(2010) Solar by Ian McEwan

(2010) Solar by Ian McEwan

Author:Ian McEwan [McEwan, Ian]
Language: eng
Format: epub
Tags: Science Fiction, contemporary
ISBN: 9780307399243
Publisher: Windsor
Published: 2010-01-01T05:00:00+00:00


By the time his taxi had swung round Trafalgar Square and paused to join in a traffic jam along the Strand, he was over an hour and a half late. Five minutes later, he had made no progress. For the past four hours, it suddenly seemed, his thoughts had been cramped by delay and exasperation, until now, sitting in the motionless cab, the confinement became intolerable. He pushed a twenty-pound note through the slot in the driver’s screen and climbed out with his luggage and began to tow it towards the Savoy. Walking might make him later still, but acting like a man in a hurry rather than thinking like one was a relief. And barrelling along with his wheeled burden, overtaking and weaving between pedestrians, was the workout he had been promising himself for years. Richly dishevelled, the knot of his purple tie askew, the expensive wool suit in need of a press, the overcoat too warm for the modern English winter, hurrying lopsidedly along, one leg making a decent show of stepping forward, the other stiffly scooting, he bobbed up the Strand like a fat boy on a pogo stick. Inside a minute, he was troubled by a narrow stab of pain in his chest, deep in some neglected lower region of his left lung, among the less frequented alveoli, and he slowed. No meeting was worth dying for.
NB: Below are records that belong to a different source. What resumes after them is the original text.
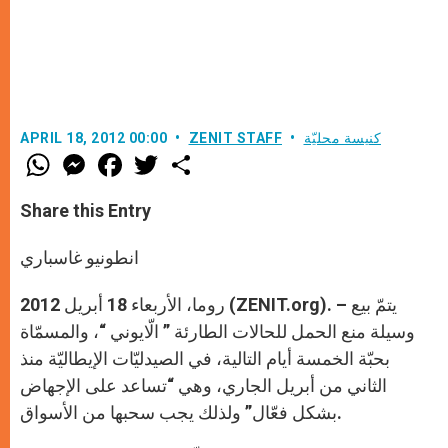
كنيسة محليّة
ZENIT STAFF
APRIL 18, 2012 00:00
W
M
F
T
S
h
e
a
w
h
a
s
c
i
a
t
s
e
t
r
Share this Entry
s
e
b
t
e
A
n
o
e
p
g
o
r
انطونيو غاسباري
p
e
k
r
روما، الأربعاء 18 أبريل 2012 (ZENIT.org). – يتمّ بيع
وسيلة منع الحمل للحالات الطارئة ” الّايوني “، والمسمّاة
بحبّة الخمسة أيام التالية، في الصيدليّات الإيطاليّة منذ
الثاني من أبريل الجاري، وهي “تساعد على الإجهاض
بشكل فعّال” ولذلك يجب سحبها من الأسواق.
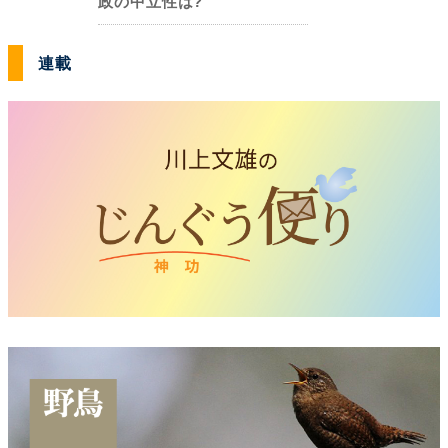
政の中立性は?
連載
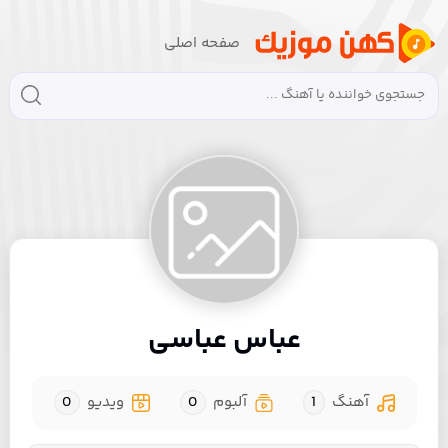
صفحه اصلی
عباس عباسی
آهنگ
1
آلبوم
0
ویدیو
0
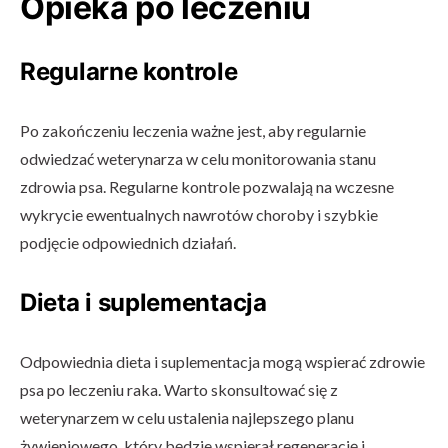
Opieka po leczeniu
Regularne kontrole
Po zakończeniu leczenia ważne jest, aby regularnie
odwiedzać weterynarza w celu monitorowania stanu
zdrowia psa. Regularne kontrole pozwalają na wczesne
wykrycie ewentualnych nawrotów choroby i szybkie
podjęcie odpowiednich działań.
Dieta i suplementacja
Odpowiednia dieta i suplementacja mogą wspierać zdrowie
psa po leczeniu raka. Warto skonsultować się z
weterynarzem w celu ustalenia najlepszego planu
żywieniowego, który będzie wspierał regenerację i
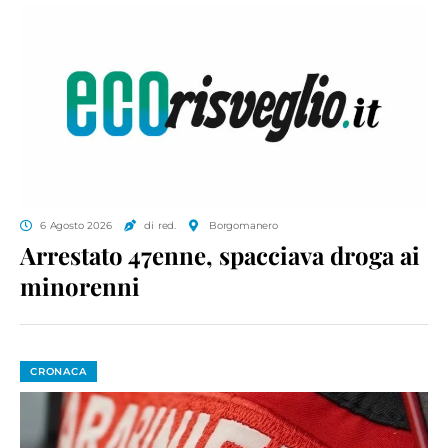
6 Agosto 2026
di red.
Borgomanero
Arrestato 47enne, spacciava droga ai
minorenni
CRONACA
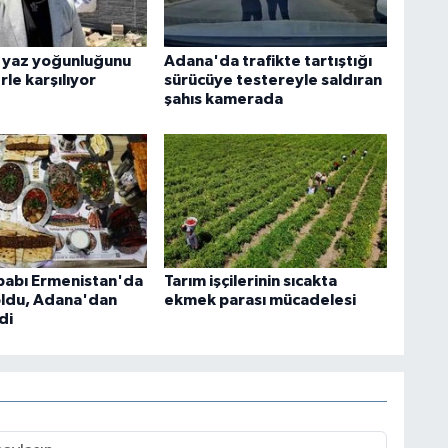
 yaz yoğunluğunu
Adana'da trafikte tartıştığı
rle karşılıyor
sürücüye testereyle saldıran
şahıs kamerada
abı Ermenistan'da
Tarım işçilerinin sıcakta
ldu, Adana'dan
ekmek parası mücadelesi
di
The traffic began to move again, and his own cab, now for hire, shot past him as he shuffled towards the hotel.

In the lobby, two conference organisers were waiting. The younger one took his bag, the other, a very old man in a blazer leaning heavily on a walking stick, with a liver-spotted death mask for a face, pointed at his watch and walked with him up the stairs.
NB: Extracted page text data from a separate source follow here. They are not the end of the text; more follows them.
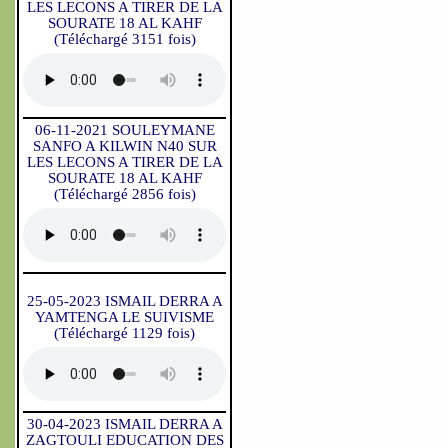
LES LECONS A TIRER DE LA
SOURATE 18 AL KAHF
(Téléchargé 3151 fois)
06-11-2021 SOULEYMANE
SANFO A KILWIN N40 SUR
LES LECONS A TIRER DE LA
SOURATE 18 AL KAHF
(Téléchargé 2856 fois)
25-05-2023 ISMAIL DERRA A
YAMTENGA LE SUIVISME
(Téléchargé 1129 fois)
30-04-2023 ISMAIL DERRA A
ZAGTOULI EDUCATION DES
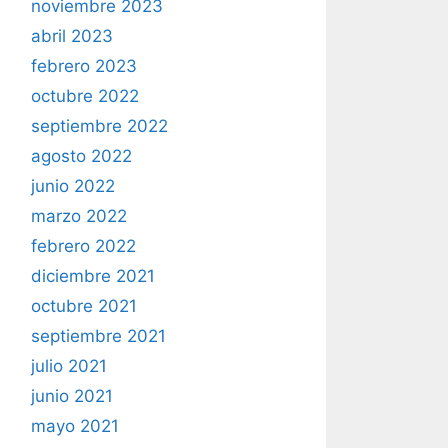
noviembre 2023
abril 2023
febrero 2023
octubre 2022
septiembre 2022
agosto 2022
junio 2022
marzo 2022
febrero 2022
diciembre 2021
octubre 2021
septiembre 2021
julio 2021
junio 2021
mayo 2021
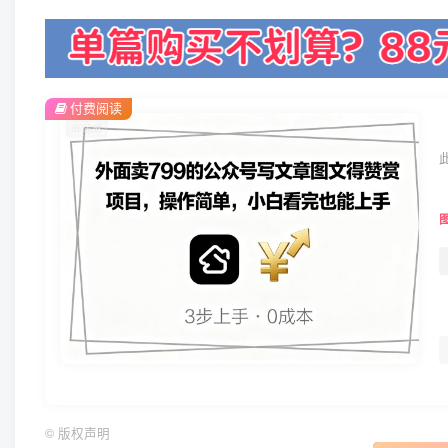
付费阅读
©
版权声明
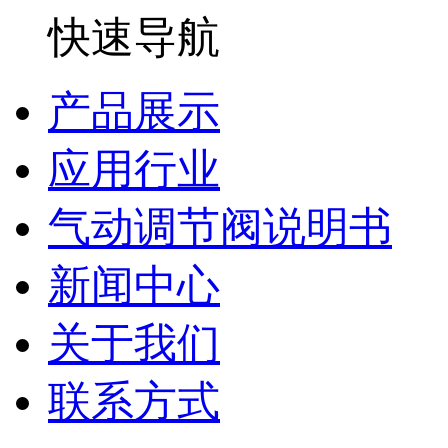
快速导航
产品展示
应用行业
气动调节阀说明书
新闻中心
关于我们
联系方式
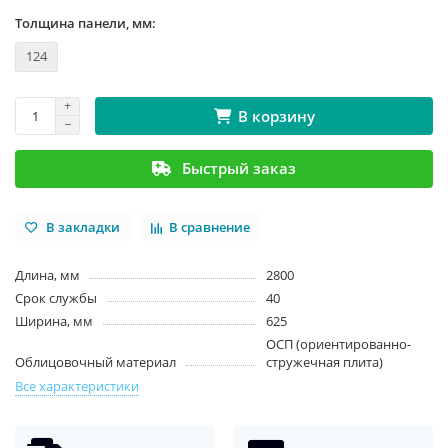
Толщина панели, мм:
124
В корзину
Быстрый заказ
В закладки
В сравнение
Длина, мм
2800
Срок службы
40
Ширина, мм
625
ОСП (ориентированно-
Облицовочный материал
стружечная плита)
Все характеристики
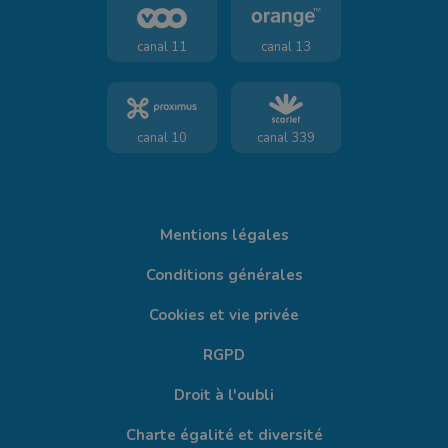
canal 11
canal 13
canal 10
canal 339
Mentions légales
Conditions générales
Cookies et vie privée
RGPD
Droit à l'oubli
Charte égalité et diversité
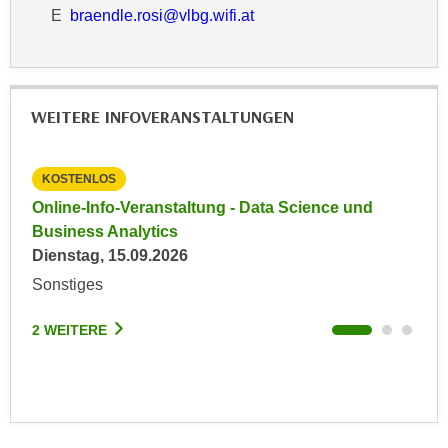
n
E
braendle.rosi@vlbg.wifi.at
d
E
e
U
n
-
w
U
WEITERE INFOVERANSTALTUNGEN
i
S
r
A
z
KOSTENLOS
KO
u
i
n
e
Online-Info-Veranstaltung - Data Science und
Inf
e
t
Business Analytics
Inf
l
e
Dienstag, 15.09.2026
Mon
o
r
Sonstiges
Onl
r
w
i
o
2 WEITERE
2 W
e
r
n
f
t
e
i
n
e
h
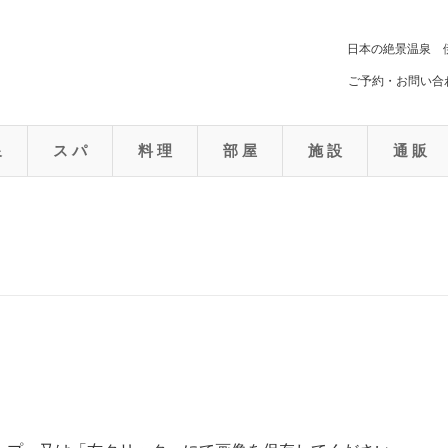
日本の絶景温泉 
ご予約・お問い合わ
泉
ス パ
料 理
部 屋
施 設
通 販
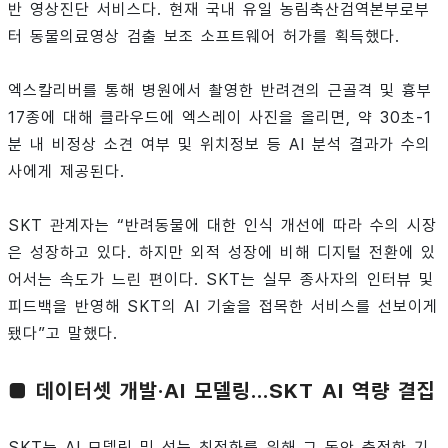
반 영상진단 서비스다. 현재 국내 유일 농림축산검역본부로부
터 동물의료영상 검출 보조 소프트웨어 허가를 획득했다.
엑스칼리버를 통해 병원에서 촬영한 반려견의 근골격 및 흉부
17종에 대해 클라우드에 엑스레이 사진을 올리면, 약 30초-1
분 내 비정상 소견 여부 및 위치정보 등 AI 분석 결과가 수의
사에게 제공된다.
SKT 관계자는 “반려동물에 대한 인식 개선에 따라 수의 시장
은 성장하고 있다. 하지만 외적 성장에 비해 디지털 전환에 있
어서는 속도가 느린 편이다. SKT는 실무 종사자의 인터뷰 및
피드백을 반영해 SKT의 AI 기술을 접목한 서비스를 선보이게
됐다”고 말했다.
■ 데이터셋 개발·AI 모델링…SKT AI 역량 결집
SKT는 AI 모델링 및 성능 최적화를 위해 그 동안 축적한 기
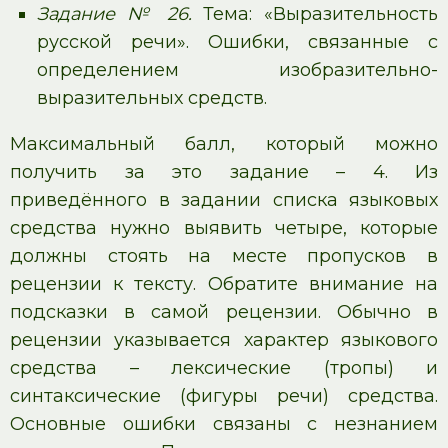
Задание № 26.
Тема: «Выразительность
русской речи». Ошибки, связанные с
определением изобразительно-
выразительных средств.
Максимальный балл, который можно
получить за это задание – 4. Из
приведённого в задании списка языковых
средства нужно выявить четыре, которые
должны стоять на месте пропусков в
рецензии к тексту. Обратите внимание на
подсказки в самой рецензии. Обычно в
рецензии указывается характер языкового
средства – лексические (тропы) и
синтаксические (фигуры речи) средства.
Основные ошибки связаны с незнанием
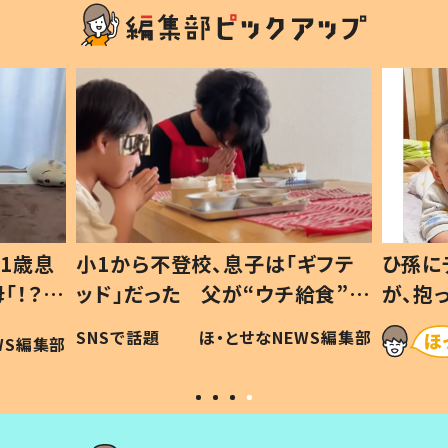
1歳息
小1から不登校、息子は「ギフテ
ひ孫に
「！？」
ッド」だった 父が“ウチ給食”を
が、抱
に「可愛
作り続ける理由とは #令和の親
「涙が
SNSで話題
ほ・とせなNEWS編集部
WS編集部
#令和の子
い」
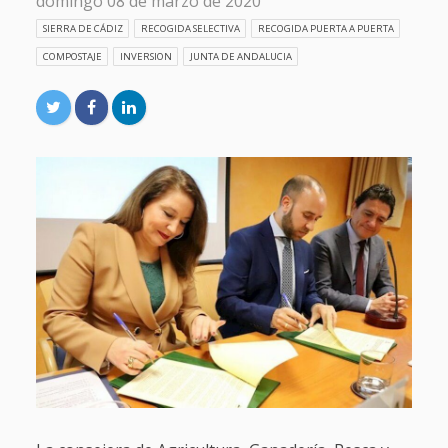
domingo 08 de marzo de 2020
SIERRA DE CÁDIZ
RECOGIDA SELECTIVA
RECOGIDA PUERTA A PUERTA
COMPOSTAJE
INVERSION
JUNTA DE ANDALUCIA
‘All is fine,’ the fellow croaked through the effort of raising his body weight through the luxurious gravitational field. ‘We’ve rejigged the running order. You’re on in five minutes.’
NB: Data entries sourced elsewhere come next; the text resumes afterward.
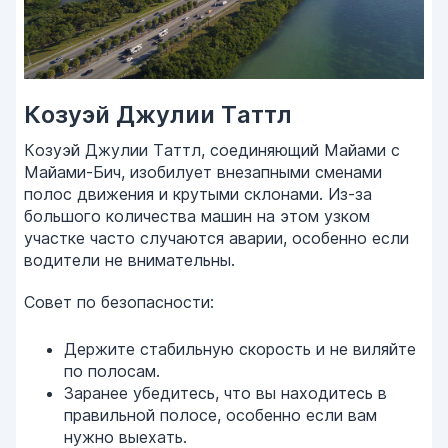
Козуэй Джулии Таттл
Козуэй Джулии Таттл, соединяющий Майами с
Майами-Бич, изобилует внезапными сменами
полос движения и крутыми склонами. Из-за
большого количества машин на этом узком
участке часто случаются аварии, особенно если
водители не внимательны.
Совет по безопасности:
Держите стабильную скорость и не виляйте
по полосам.
Заранее убедитесь, что вы находитесь в
правильной полосе, особенно если вам
нужно выехать.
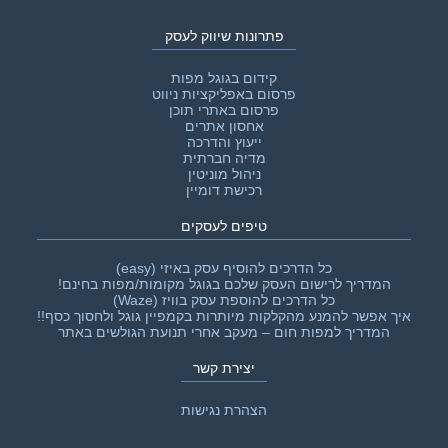
פתרונות שיווק לעסק
קידום בגוגל מפות
פרסום באפליקציות ניווט
פרסום באתרי תוכן
אחסון אתרים
ייעוץ והדרכה
מדיה חברתית
ניהול מוניטין
רכישת דומיין
טיפים לעסקים
כל הדרכים להוסיף עסק באיזי (easy)
המדריך לרישום העסק שלכם בגוגל מקומות/מפות בחינם!
כל הדרכים להוספת עסק בוויז (Waze)
איך אפשר להמנע מהקלקות מיותרות בקמפיין גוגל ולחסוך כסף!!‎
המדריך למפות חום – מעקב אחרי תנועת הגולשים באתר
יצירת קשר
הצהרת נגישות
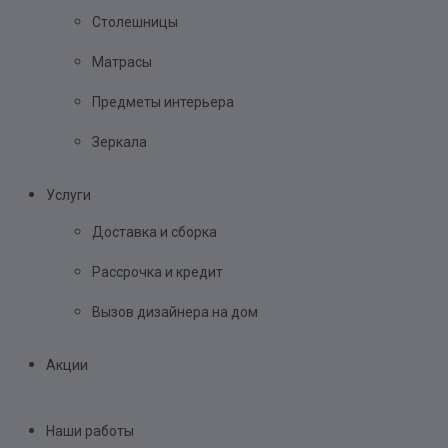
Столешницы
Матрасы
Предметы интерьера
Зеркала
Услуги
Доставка и сборка
Рассрочка и кредит
Вызов дизайнера на дом
Акции
Наши работы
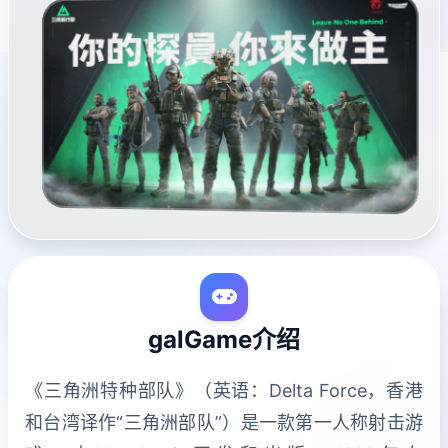
galGame介绍
《三角洲特种部队》（英语：Delta Force，香港
和台湾译作“三角洲部队”）是一款第一人称射击游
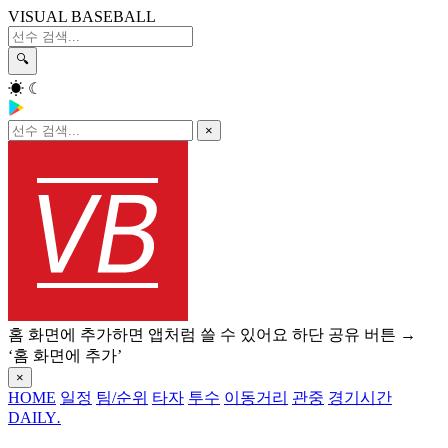
VISUAL BASEBALL
🔍
☀
☾
×
홈 화면에 추가하면 앱처럼 쓸 수 있어요
하단 공유 버튼 →
‘홈 화면에 추가’
×
HOME
일정
팀/순위
타자
투수
이동거리
관중
경기시간
DAILY
.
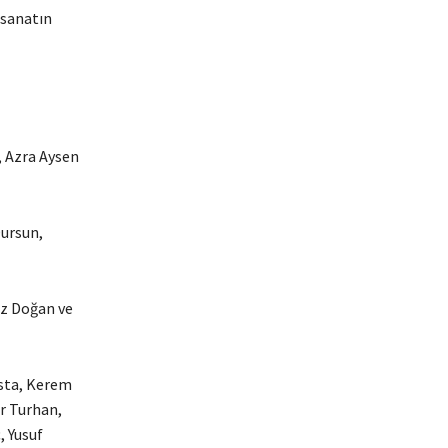
 sanatın
, Azra Aysen
ursun,
iz Doğan ve
osta, Kerem
r Turhan,
, Yusuf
Beard heard this in good heart, for he felt by comparison youthful and unassailable, the motion of his feet across the thick carpet was pleasing and the pain had vanished from his chest.

Another official, younger but more senior, of Indian origin, received him by a set of lofty double doors thrown open to the din of teatime chatter. After the preliminaries – a great honour, a thousand thank yous, much anticipated, about lateness please not to worry – the young man, whose name, Saleel, Beard remembered from email exchanges, ran through the composition of the audience: institutional men and women, a few civil servants, a few academics, no journalists.

But Beard was not fully attentive, for his gaze had shifted from Saleel’s face to a view over the young man’s dark-suited shoulder of the room and its voluble crowd. Arranged on tables covered in white cloths, framed by high windows and a view of the darkening Thames, were square porcelain dishes densely heaped with plump pillows of crustless sandwiches. Even from where he stood he could make out the fat pink stripes of a smoked-salmon filling.